Prompt => Check each line of the listing for the string "мужские". Copy those where it appears.

┌─ Source data

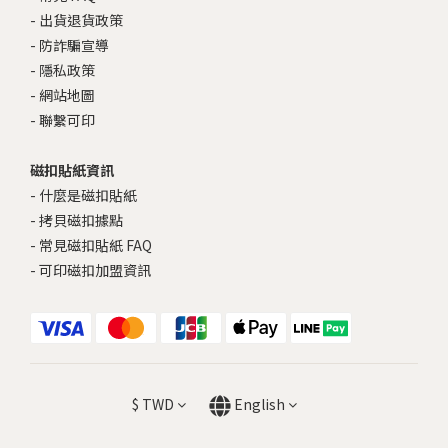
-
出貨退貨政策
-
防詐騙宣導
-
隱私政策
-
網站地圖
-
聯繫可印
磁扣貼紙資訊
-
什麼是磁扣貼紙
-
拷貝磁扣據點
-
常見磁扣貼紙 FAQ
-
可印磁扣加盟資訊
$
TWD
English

└─
┌─ Source data

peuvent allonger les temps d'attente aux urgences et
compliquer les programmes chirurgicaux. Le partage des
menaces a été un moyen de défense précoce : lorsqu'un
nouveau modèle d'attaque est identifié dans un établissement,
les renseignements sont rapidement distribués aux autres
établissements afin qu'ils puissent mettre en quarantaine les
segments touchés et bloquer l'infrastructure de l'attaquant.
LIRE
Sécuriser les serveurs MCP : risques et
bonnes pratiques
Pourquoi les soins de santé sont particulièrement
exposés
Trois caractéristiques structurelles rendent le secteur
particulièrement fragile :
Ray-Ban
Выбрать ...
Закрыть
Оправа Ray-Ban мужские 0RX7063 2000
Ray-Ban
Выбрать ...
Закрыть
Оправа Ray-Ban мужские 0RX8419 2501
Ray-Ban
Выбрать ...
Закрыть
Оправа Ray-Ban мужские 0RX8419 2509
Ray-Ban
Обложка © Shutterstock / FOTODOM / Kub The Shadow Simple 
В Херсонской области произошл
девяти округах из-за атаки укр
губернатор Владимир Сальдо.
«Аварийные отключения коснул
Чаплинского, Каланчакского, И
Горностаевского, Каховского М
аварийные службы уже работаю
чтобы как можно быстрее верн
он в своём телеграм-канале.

└─

Exercise solution =>
Оправа Ray-Ban мужские 0RX7063 2000
Оправа Ray-Ban мужские 0RX8419 2501
Оправа Ray-Ban мужские 0RX8419 2509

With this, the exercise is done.